Acá hay gente que se ha dedicado a robar el tapizado de algunos vagones. Usted, querido lector, ¿me puede explicar para qué quiere alguien cuerina rosada toda gastada? Hemos tenido que ponerles rejas a los botones para abrir las puertas porque se los robaban. Hubo que crear un puesto nuevo en la empresa: director de Atención al Cliente, para disolver las aglomeraciones provocadas por la gente jugando a las escondidas. Diariamente se van miles de pesos sacando galletitas de las ranuras donde van los tickets electrónicos. No puedo imaginar a una persona que sale de su casa con galletitas en los bolsillos para trancar esas formidables máquinas rumanas. ¿Tenemos que volver a poner una persona a cortar tickets, como hacíamos en la prehistoria? Parece que no aprendimos nada en estos dos años de funcionamiento del sistema de tickets electrónicos.
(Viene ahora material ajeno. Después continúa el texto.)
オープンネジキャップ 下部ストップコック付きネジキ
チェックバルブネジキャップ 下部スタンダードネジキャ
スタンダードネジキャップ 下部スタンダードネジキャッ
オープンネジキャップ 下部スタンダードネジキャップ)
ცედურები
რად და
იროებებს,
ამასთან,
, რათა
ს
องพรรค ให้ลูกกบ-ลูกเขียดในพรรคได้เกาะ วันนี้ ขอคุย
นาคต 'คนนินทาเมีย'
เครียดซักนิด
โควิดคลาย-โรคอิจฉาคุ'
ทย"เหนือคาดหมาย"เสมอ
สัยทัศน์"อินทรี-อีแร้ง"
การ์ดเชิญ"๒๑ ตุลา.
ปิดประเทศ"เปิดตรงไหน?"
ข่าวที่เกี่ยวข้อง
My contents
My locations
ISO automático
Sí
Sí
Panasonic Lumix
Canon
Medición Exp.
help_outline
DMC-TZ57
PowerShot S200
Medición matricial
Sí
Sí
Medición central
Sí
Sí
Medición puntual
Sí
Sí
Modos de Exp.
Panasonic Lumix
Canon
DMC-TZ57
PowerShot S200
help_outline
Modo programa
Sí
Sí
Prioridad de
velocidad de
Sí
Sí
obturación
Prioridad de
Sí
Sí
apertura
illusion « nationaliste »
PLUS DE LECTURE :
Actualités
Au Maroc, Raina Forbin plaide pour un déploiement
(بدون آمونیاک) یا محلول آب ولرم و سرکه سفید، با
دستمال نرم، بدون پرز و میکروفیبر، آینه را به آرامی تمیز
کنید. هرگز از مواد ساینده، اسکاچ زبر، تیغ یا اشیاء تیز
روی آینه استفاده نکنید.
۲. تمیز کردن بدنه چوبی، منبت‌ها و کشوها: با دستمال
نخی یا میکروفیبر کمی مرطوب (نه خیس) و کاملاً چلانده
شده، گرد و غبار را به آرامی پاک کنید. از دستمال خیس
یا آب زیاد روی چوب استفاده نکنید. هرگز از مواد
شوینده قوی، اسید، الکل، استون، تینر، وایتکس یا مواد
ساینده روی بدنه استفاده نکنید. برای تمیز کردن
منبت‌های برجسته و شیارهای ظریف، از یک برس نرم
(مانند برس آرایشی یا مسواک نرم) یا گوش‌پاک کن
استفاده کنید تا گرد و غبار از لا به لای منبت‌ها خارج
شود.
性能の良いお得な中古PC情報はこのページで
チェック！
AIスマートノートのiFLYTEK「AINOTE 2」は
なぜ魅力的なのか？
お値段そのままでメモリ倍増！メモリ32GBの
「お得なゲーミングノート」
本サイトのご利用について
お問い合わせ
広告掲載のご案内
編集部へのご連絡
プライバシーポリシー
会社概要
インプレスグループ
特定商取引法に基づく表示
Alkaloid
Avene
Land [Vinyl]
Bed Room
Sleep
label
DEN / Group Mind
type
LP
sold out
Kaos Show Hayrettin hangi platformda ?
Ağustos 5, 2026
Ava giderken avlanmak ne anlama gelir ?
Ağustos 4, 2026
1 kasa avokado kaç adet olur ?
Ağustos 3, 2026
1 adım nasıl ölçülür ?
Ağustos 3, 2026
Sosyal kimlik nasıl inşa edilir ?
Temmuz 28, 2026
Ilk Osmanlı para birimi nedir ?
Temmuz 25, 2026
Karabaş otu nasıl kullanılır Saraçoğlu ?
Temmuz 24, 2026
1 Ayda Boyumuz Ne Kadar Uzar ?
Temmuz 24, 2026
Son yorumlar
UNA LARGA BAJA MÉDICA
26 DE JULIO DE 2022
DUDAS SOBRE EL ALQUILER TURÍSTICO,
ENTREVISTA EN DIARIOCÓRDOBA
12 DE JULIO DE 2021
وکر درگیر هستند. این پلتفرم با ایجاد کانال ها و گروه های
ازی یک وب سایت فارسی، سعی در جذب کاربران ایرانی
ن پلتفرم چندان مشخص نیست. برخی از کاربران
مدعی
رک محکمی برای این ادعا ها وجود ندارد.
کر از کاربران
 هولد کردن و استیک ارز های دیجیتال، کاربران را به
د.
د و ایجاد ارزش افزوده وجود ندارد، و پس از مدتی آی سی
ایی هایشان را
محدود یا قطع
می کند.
Este es el material con el que tengo que lidiar día a día, estimado amigo. Pero sepa que, como decía Obdulio Varela, no me doy por vencido ni aun vencido. Y ya que hablamos de Obdulio Varela, es bueno recordar que ante un plantel que amagó arrugar en el entretiempo de Maracaná, él los acomodó a los cachetazos. Claro que no estoy avalando un camino punitivo, pero tampoco esto puede ser un viva la patria. Sea firme. No ceje. Gánele al descontrol con la prepotencia del trabajo. Si por motivos desconocidos la Estación Constituyente se llena de gente desnuda corriendo por los andenes, pida que no lo hagan por los altoparlantes. Si insisten (y créame, el nudista que frecuenta el Metro de Montevideo suele ser muy persistente), explique. Solo cuando no queda más remedio recurra al camino punitivo. Balas de goma es lo más recomendable, porque a la gente desnuda le duelen un montón los perdigones de caucho.
Claro que no sólo tendrá indisciplinados sin ropa. Si pululan los puestos clandestinos de chorizos ilegales, mátelos. Pero con la herramienta más vieja del capitalismo: compita. Ponga puestos legales que compitan con chorizos más económicos. La gente no quiere piratería porcina, quiere pagar menos. Ya veremos cómo solucionar los juicios de la gente intoxicada por comer chorizos a un precio que no paga ni la bolsa de nailon en que estaban envueltos cuando rescató la mercadería vencida de un supermercado. Usted habrá ganado la batalla. El choricero ilegal será historia.
Cada caso, querido amigo, merece estudio, aprendizaje. La indisciplina se combate con disciplina y táctica, como pasa con el fuego, que no se combate con fuego: se combate con agua, su opuesto.